Quel rapport entretenez-vous avec les entreprises ?

On ne peut pas faire l’économie de partenariats avec le secteur privé. Nous pourrions développer nos propres logiciels mais ce serait trop long et coûteux. Il y a des entreprises qui ont des compétences et la volonté d’aider les services de police.

Parvenez-vous, dans vos enquêtes, à identifier les responsables ?

On se heurte très rapidement à la difficulté de remonter vers l’origine de l’attaque. Les rançongiciels sont développés par des gens dont c’est le métier, et leur activité dépasse les frontières. On a des idées pour les attaques les plus abouties, ça vient plutôt des pays de l’Est. Mais pas tous.

Parvenez-vous à collaborer avec vos homologues à l’étranger ?

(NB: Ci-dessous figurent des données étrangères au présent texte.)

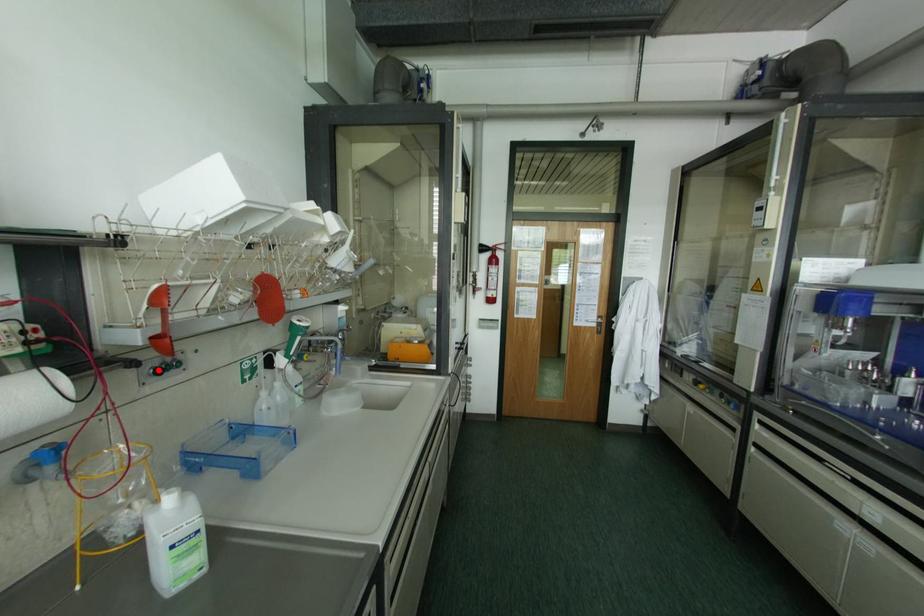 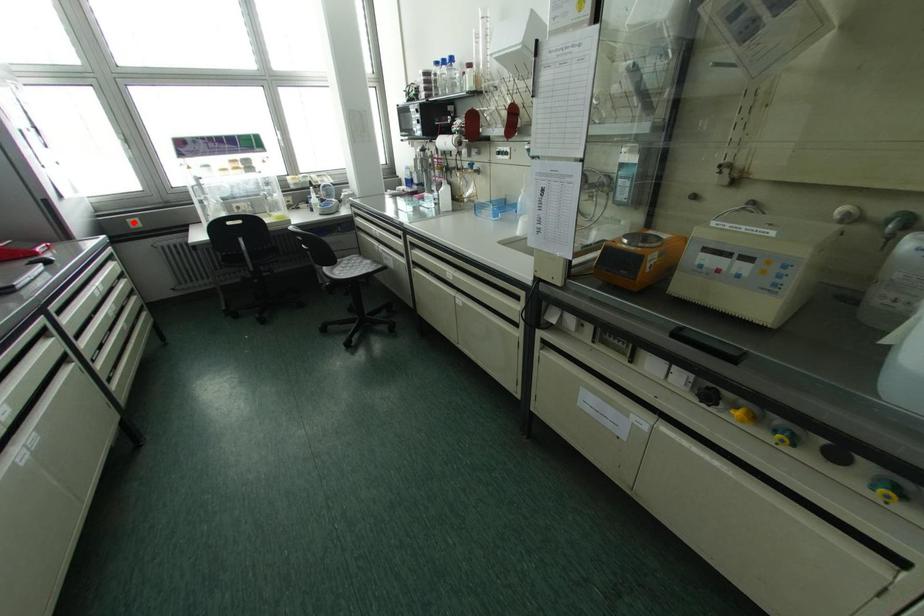 I am providing you with two images of the same scene from different viewpoints. A red point is marked on the first image and another point is marked on the second image. Is the red point in image1 aligned with the point shown in image2?

No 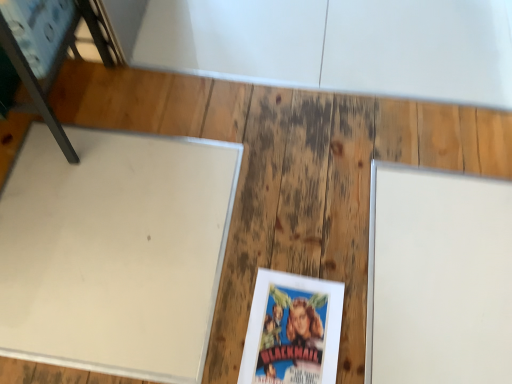 Where is `blank area beneath white matte board at left (from a real-world perspective)`? blank area beneath white matte board at left (from a real-world perspective) is located at coordinates (110, 240). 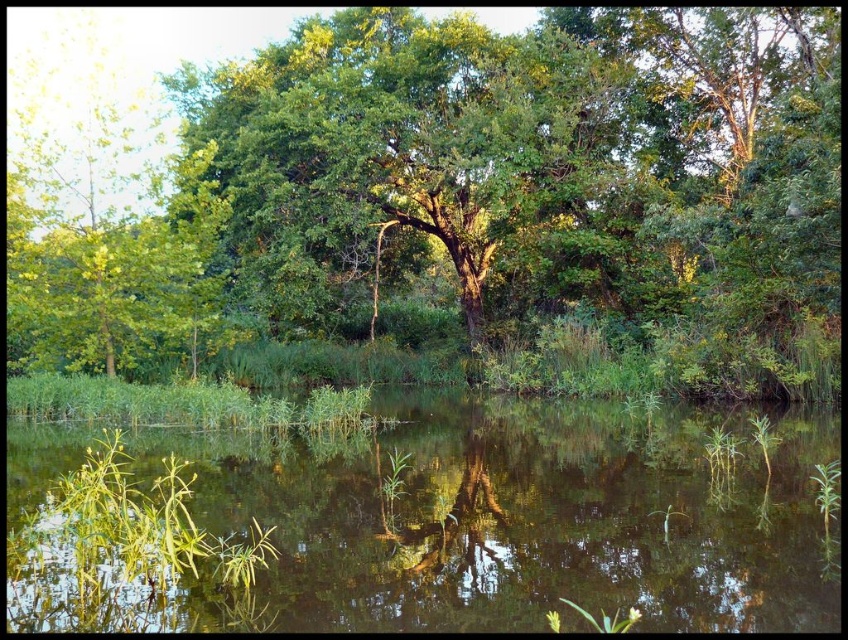 You are standing at the edge of the water and want to locate the green leafy tree at center. According to the coordinates provided, where would you find it?

The green leafy tree at center is located at coordinates point [452,189].

You are standing at the edge of the green grassy lake at center and want to reach the green leafy tree at center. Is the tree located above or below the lake?

The green leafy tree at center is above the green grassy lake at center, so the tree is located above the lake. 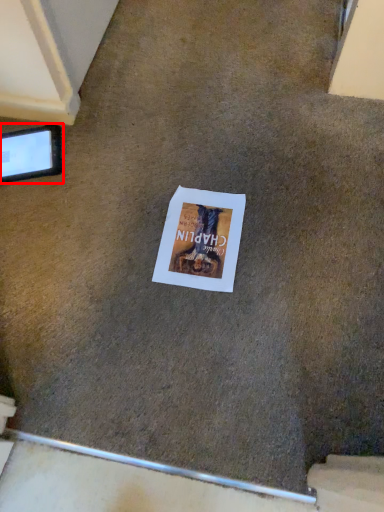 Question: From the image's perspective, considering the relative positions of tablet computer (annotated by the red box) and flyer in the image provided, where is tablet computer (annotated by the red box) located with respect to the staircase?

Oui, c’est tout l’intérêt d’être un office central, nous sommes le point de contact avec nos confrères internationaux. Il y a beaucoup de réunions thématiques, sous l’égide de l’Office européen de police (Europol), des pays qui mettent en commun leurs éléments et décrivent l’état d’avancement de leurs enquêtes. C’est indispensable de mettre en commun, de combiner, d’échanger des informations. Il peut y avoir des équipes d’enquête communes, même si ça ne nous est pas encore arrivé sur le rançongiciel.

De plus en plus d’enquêteurs se penchent sur le bitcoin – dont l’historique des transactions est public – comme outil d’enquête. Est-ce aussi le cas chez vous ?

C’est une chose sur laquelle on travaille et qui nous intéresse beaucoup. S’il y a paiement en bitcoin, il peut y avoir la possibilité de remonter jusqu’aux auteurs. C’est aussi pour cela que l’on demande aux gens de porter plainte même lorsqu’ils ont payé.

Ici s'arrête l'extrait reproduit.